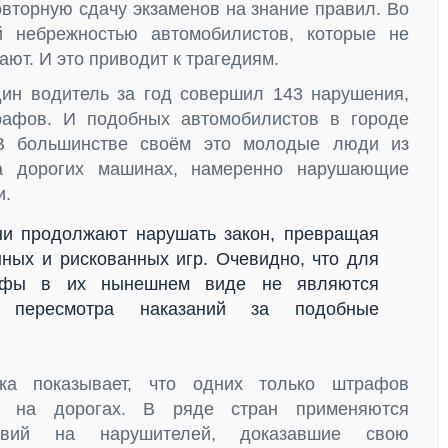
вторную сдачу экзаменов на знание правил. Во
 небрежностью автомобилистов, которые не
т. И это приводит к трагедиям.
ин водитель за год совершил 143 нарушения,
рафов. И подобных автомобилистов в городе
 В большинстве своём это молодые люди из
а дорогих машинах, намеренно нарушающие
и.
они продолжают нарушать закон, превращая
ных и рискованных игр. Очевидно, что для
рафы в их нынешнем виде не являются
 пересмотра наказаний за подобные
ика показывает, что одних только штрафов
а на дорогах. В ряде стран применяются
ствий на нарушителей, доказавшие свою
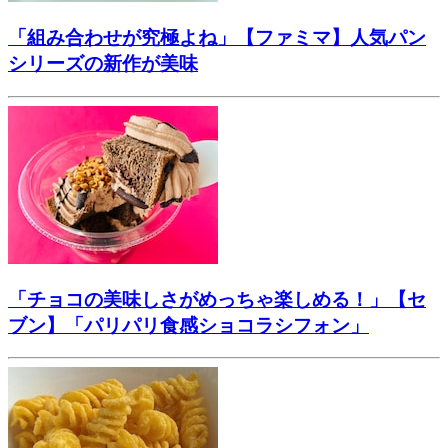
「組み合わせが究極よね」【ファミマ】人気パン
シリーズの新作が美味
「チョコの美味しさがめっちゃ楽しめる！」【セ
ブン】「パリパリ食感ショコラシフォン」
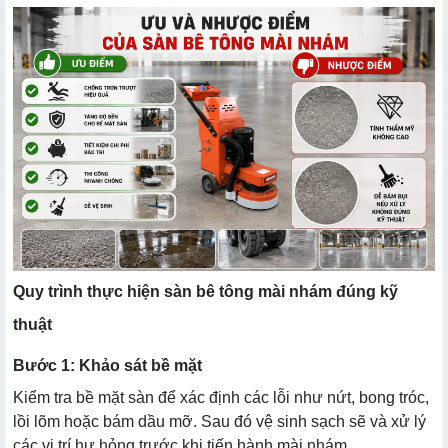
Quy trình thực hiện sàn bê tông mài nhám đúng kỹ
thuật
Bước 1: Khảo sát bề mặt
Kiểm tra bề mặt sàn để xác định các lỗi như nứt, bong tróc,
lồi lõm hoặc bám dầu mỡ. Sau đó vệ sinh sạch sẽ và xử lý
các vị trí hư hỏng trước khi tiến hành mài nhám.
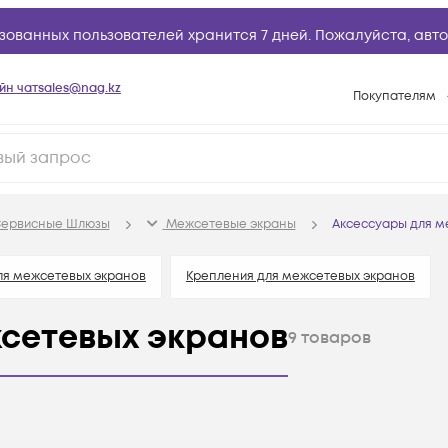
зованных пользователей хранится 7 дней. Пожалуйста,
авто
йн чат
sales@nag.kz
Покупателям
Способы опла
Условия доста
Гарантийное о
ервисные Шлюзы
Межсетевые экраны
Аксессуары для м
Возврат товар
Вопросы и отв
ля межсетевых экранов
Крепления для межсетевых экранов
Техническая п
сетевых экранов
9
товаров
База знаний
Конфигуратор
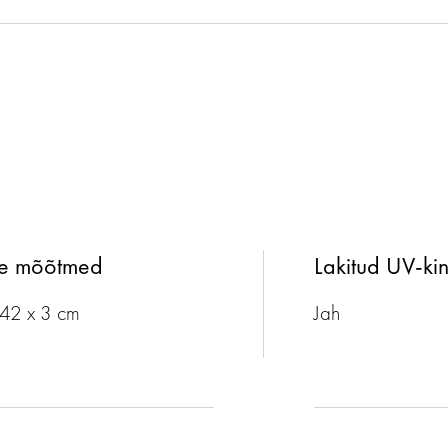
te mõõtmed
Lakitud UV-kin
 42 x 3 cm
Jah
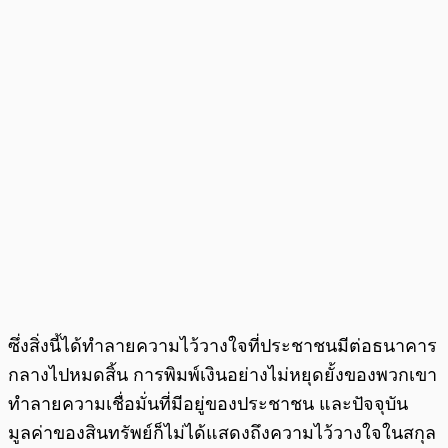
ซึ่งสิ่งนี้ได้ทำลายความไว้วางใจที่ประชาชนมีต่อธนาคาร
กลางไปหมดสิ้น การพิมพ์เงินอย่างไม่หยุดยั้งของพวกเขา
ทำลายความเชื่อมั่นที่มีอยู่ของประชาชน และปัจจุบัน
มูลค่าของสินทรัพย์ก็ไม่ได้แสดงถึงความไว้วางใจในสกุล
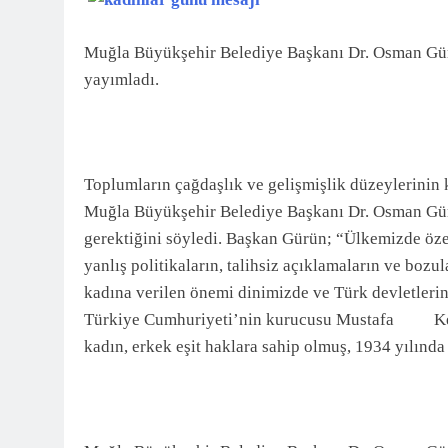
3 Ay Önce
Muğla Büyükşehir Belediye Başkanı Dr. Osman Gür
yayımladı.
Toplumların çağdaşlık ve gelişmişlik düzeylerinin 
Muğla Büyükşehir Belediye Başkanı Dr. Osman Gürü
gerektiğini söyledi. Başkan Gürün; “Ülkemizde özel
yanlış politikaların, talihsiz açıklamaların ve bozu
kadına verilen önemi dinimizde ve Türk devletlerin
Türkiye Cumhuriyeti’nin kurucusu Mustafa Kema
kadın, erkek eşit haklara sahip olmuş, 1934 yılında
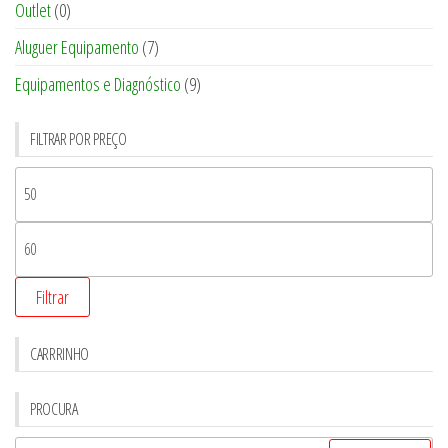
Outlet
(0)
Aluguer Equipamento
(7)
Equipamentos e Diagnóstico
(9)
FILTRAR POR PREÇO
Filtrar
CARRRINHO
PROCURA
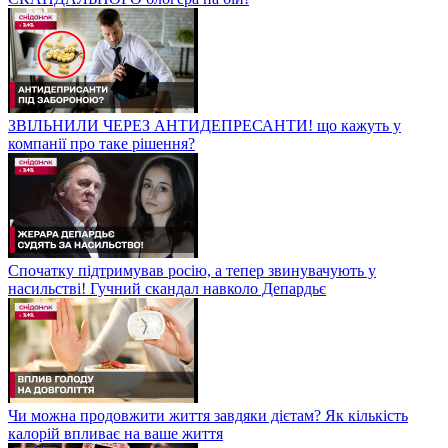
ЗВІЛЬНИЛИ ЧЕРЕЗ АНТИДЕПРЕСАНТИ! що кажуть у
компанії про таке рішення?
Спочатку підтримував росію, а тепер звинувачують у
насильстві! Гучний скандал навколо Депардьє
Чи можна продовжити життя завдяки дієтам? Як кількість
калорій впливає на ваше життя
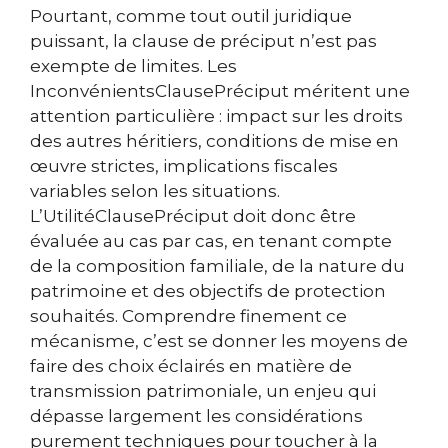
Pourtant, comme tout outil juridique
puissant, la clause de préciput n’est pas
exempte de limites. Les
InconvénientsClausePréciput méritent une
attention particulière : impact sur les droits
des autres héritiers, conditions de mise en
œuvre strictes, implications fiscales
variables selon les situations.
L’UtilitéClausePréciput doit donc être
évaluée au cas par cas, en tenant compte
de la composition familiale, de la nature du
patrimoine et des objectifs de protection
souhaités. Comprendre finement ce
mécanisme, c’est se donner les moyens de
faire des choix éclairés en matière de
transmission patrimoniale, un enjeu qui
dépasse largement les considérations
purement techniques pour toucher à la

● Required work
Pull out every line in the data above that has the word "Başkanı".

● Response below
Muğla Büyükşehir Belediye Başkanı Dr. Osman Gür
Muğla Büyükşehir Belediye Başkanı Dr. Osman Gürü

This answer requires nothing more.